**Problem to work on**
All lines with the word "prix" must be pulled from the entries below.

Saved data entries
************
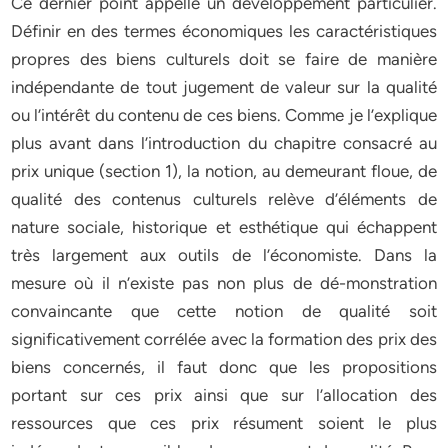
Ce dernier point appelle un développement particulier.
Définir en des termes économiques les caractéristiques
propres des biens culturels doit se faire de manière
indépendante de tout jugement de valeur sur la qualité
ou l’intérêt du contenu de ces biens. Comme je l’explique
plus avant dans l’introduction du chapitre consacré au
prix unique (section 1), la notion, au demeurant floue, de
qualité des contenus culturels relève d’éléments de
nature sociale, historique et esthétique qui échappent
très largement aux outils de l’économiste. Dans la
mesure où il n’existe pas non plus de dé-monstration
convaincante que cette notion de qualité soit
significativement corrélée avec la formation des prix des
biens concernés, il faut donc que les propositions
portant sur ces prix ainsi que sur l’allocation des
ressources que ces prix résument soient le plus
************
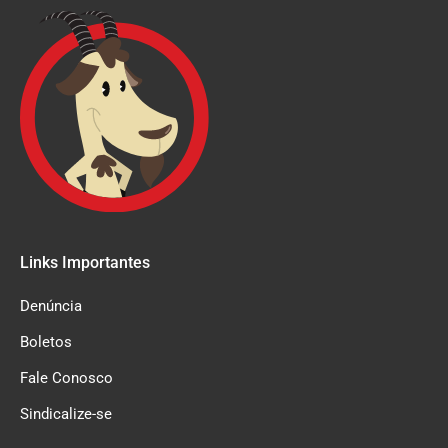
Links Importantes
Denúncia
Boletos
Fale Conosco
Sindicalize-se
************
**Task solution**
prix unique (section 1), la notion, au demeurant floue, de
significativement corrélée avec la formation des prix des
portant sur ces prix ainsi que sur l’allocation des
ressources que ces prix résument soient le plus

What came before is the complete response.